Patient Age and Risk Factors

ETW is episodic throughout life and can start in infancy. It is generally accepted that deciduous ETW may be indicative of future erosion problems in the permanent dentition. Although studies in the literature have suggested the prevalence of dental erosion to be somewhere between 7-74%, an overall ETW prevalence of 30% has been found in a meta-analysis of studies in teenagers and young adults with at least one erosive lesion, and the condition becomes even more prevalent with age.44 Different etiologies typically play more of a role at different ages. Figure 9 shows a case involving erosion and attrition.

Figure 9.
Photo showing multifactorial ETW with erosion and attrition.
Multifactorial ETW with erosion and attrition.

Risk factors for ETW include: 1) dietary habits (amounts, frequency, manner of consuming acidic foods and beverages); 2) gastric reflux (GERD, bulimia, pregnancy vomiting); 3) xerostomia - reduced salivary flow decreases acid dilution and clearance; and, 4) exposure to mechanical insults such as hard foods, improper toothbrushing and bruxism. The severity of acid attacks varies with the pH of acid and its buffering capacity, whether a drink is swished/sipped/gulped or taken with a straw, and its contact time, the thickness of the acquired pellicle and salivation. Reduced salivary flow represents the greatest risk factor and must be evaluated. ETW is irreversible and, if observed in children or adolescents, it can be expected to progress unless intervention occurs.
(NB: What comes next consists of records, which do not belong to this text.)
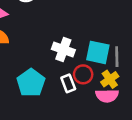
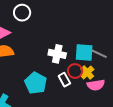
gray line: (117, 57) -> (99, 54), turned -56
yellow cross: (110, 79) -> (87, 72), moved

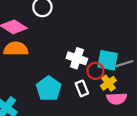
gray line: (99, 54) -> (125, 64), turned -49
red circle: (75, 71) -> (96, 71), moved

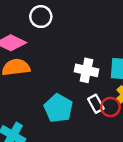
red circle: (96, 71) -> (110, 107), moved

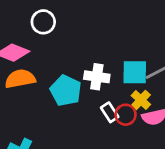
cyan pentagon: (58, 108) -> (66, 90), moved

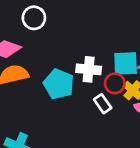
red circle: (126, 115) -> (115, 83), moved

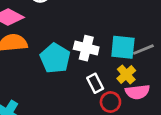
red circle: (115, 83) -> (110, 102), moved

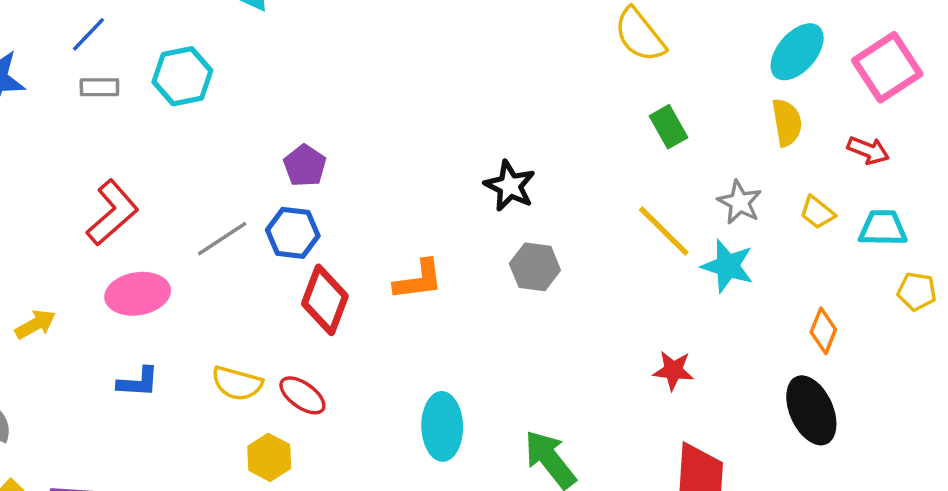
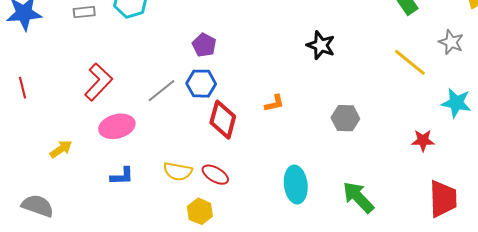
cyan star: (728, 266) -> (456, 103), moved
gray hexagon: (535, 267) -> (345, 118), moved
orange L-shape: (418, 280) -> (274, 103), size x0.7

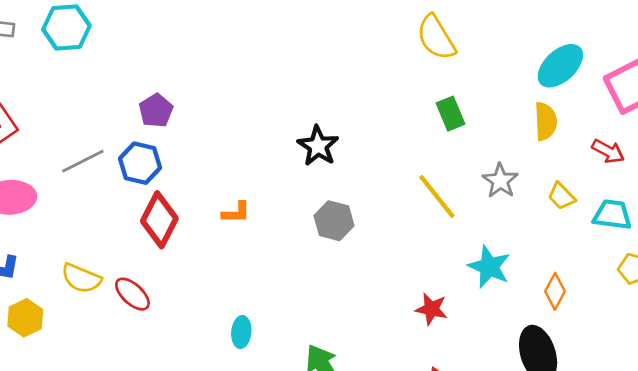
gray hexagon: (345, 118) -> (334, 221), moved
cyan ellipse: (296, 185) -> (241, 332), size x0.6
yellow hexagon: (200, 211) -> (25, 318), moved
In looking at minor erosion, the patient’s age, habits, and whether wear is physiological or pathological should be considered. Early diagnosis is especially important as patients typically do not seek care until they experience pain or an esthetic problem.

Conducting an evaluation for dental erosion provides dental practitioners with a window into some of the other habits of a patient. For example, recession above the NCCL lesions in Figure 10 suggests that this patient has likely been brushing with a stiff toothbrush and abrading the tissue away; this has resulted in minimally attached gingiva, recession and a very deep erosive lesion. Care must be taken to appropriately manage this type of condition, in addition to the other issues that patient is experiencing.

Figure 10.
Photo showing the presence of NCCL lesions suggesting the likelihood of improper brushing habits.
The presence of NCCL lesions suggests the likelihood of improper brushing habits.